Mayor Bill de Blasio and city Comptroller Scott Stringer, in a moment of cooperation, announced jointly today that the city would freeze relations with lender Wells Fargo—citing a recent downgrade from federal regulators and the banking giant’s high-profile scandal last year, wherein employees set up fraudulent accounts to bilk customers.
The pair of Democrats declared that they would use their authority as two of the three members of the city Banking Commission today to vote to discontinue the city’s employment of Wells Fargo as bookkeeper for municipal bond sales. The two also pointed up the “needs improvement” rating the financial services company received in March under the Community Reinvestment Act, a 1970s-era statute that encourages investment in poor and nonwhite communities.

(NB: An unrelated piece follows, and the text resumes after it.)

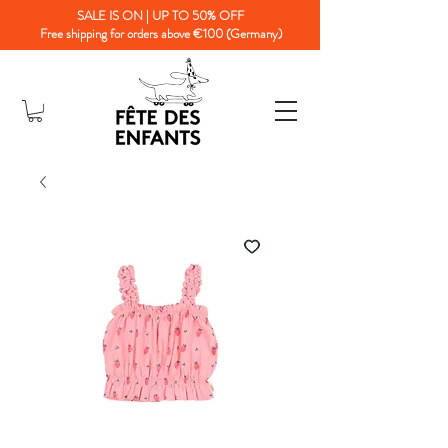
SALE IS ON | UP TO 50% OFF
Free shipping for orders above €100 (Germany)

The mayor cited city rules requiring all lending partners to maintain a “satisfactory” grade under the federal law to continue receiving new municipal contracts and accounts.
“I encourage Wells Fargo to quickly clean up its act and do right by the millions of customers who trust the bank with their savings. Until then, we will not be entering new contracts with the bank,” de Blasio said in the press release. “Thank you to Comptroller Stringer for his partnership on this issue.”
The federal regulators cited several discriminatory incidents in Wells Fargo’s recent past in their determination. But no issue loomed larger than the fake accounts scandal.
The bank laid off 5,300 employees and paid a $110 million settlement and $185 million in fines after news reports revealed it had created millions of accounts in customers’ names without permission and assessed them fees.
“What happened at Wells Fargo was a fraud—and there should be consequences. We need to send a message to this bank and the broader industry that ethics matter,” Stringer said in the emailed statement. “We have an opportunity to stand up and do the right thing today, and that’s a moment we plan on seizing. I would like to thank Mayor de Blasio and his team for their leadership on the issue.”
City Department of Finance Commissioner Jacques Jiha, a de Blasio appointee, serves as the third member of the commission.
Activists have pressured the mayor and comptroller for months to terminate relations with the bank over its investment in the controversial Dakota Access Pipeline, an oil conduit many fear will contaminate the water supply of the Standing Rock Sioux Reservation. But neither liberal Democrat referenced that project in today’s release.
Wells Fargo indicated it hoped to maintain a “continuing dialogue” New York City as it sought a re-evaluation of the recent rating from D.C.
“We hope to restore a national CRA rating that reflects our strong track record of lending to, investing in, and providing service to low- and moderate-income communities,” a spokesman for the company said.
Updated to include comment from Wells Fargo.